The Field trip gift from Hell

We have been prosperous people, but careful and lucky. We have everything we need; decent housing, basic cars that work, three pairs of jeans each, no debt. We can help our kids financially, and we live on the most wonderful piece of space in the entire world. We try to make our footprint on this earth as small as possible, but yet it is huge. So we give away as much as possible of our time and money and products and ideas.

This year, as I began working in a primary class at Lacoochee elementary school, I started small. Each week I brought in something interesting to do, to make,to explore, to cook, and to read. This has been great, and I have come to know these kids quite well. The kids come out to greet me each Tuesday and help me trundle in with my voluminous bags of supplies.

The group teacher really wanted to take these kids OUT to see some things they had never discovered. I was open to funding a field trip to wherever. Turned out that the whole primary department had to go on whatever trip, a hundred kids! O.K., a hundred kids.. I went to the principal to propose this and immediately the school went into action, they got the busses, signed up for the Museum of Science and Industry in Tampa (an hour away).

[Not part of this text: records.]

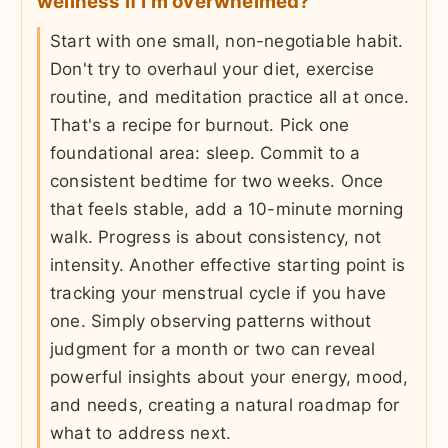
wellness if I'm overwhelmed?
Start with one small, non-negotiable habit.
Don't try to overhaul your diet, exercise
routine, and meditation practice all at once.
That's a recipe for burnout. Pick one
foundational area: sleep. Commit to a
consistent bedtime for two weeks. Once
that feels stable, add a 10-minute morning
walk. Progress is about consistency, not
intensity. Another effective starting point is
tracking your menstrual cycle if you have
one. Simply observing patterns without
judgment for a month or two can reveal
powerful insights about your energy, mood,
and needs, creating a natural roadmap for
what to address next.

I signed the check with the proviso that this contribution must be anonymous. My group teacher really wanted me to come, and she really wanted me to be the keeper of a couple of really wild kids. O.K.

When I arrived in the classroom today many children told me they had awakened in the night thinking about the day to come. Some of them were excited to think that for this special occasion they had a lunch packed from home! Most of the others relied on the lunches packed by the school (more than 90% free lunches). No one was absent this day. They each picked up their identification badges to be worn on lanyards on their necks. They are good and patient children.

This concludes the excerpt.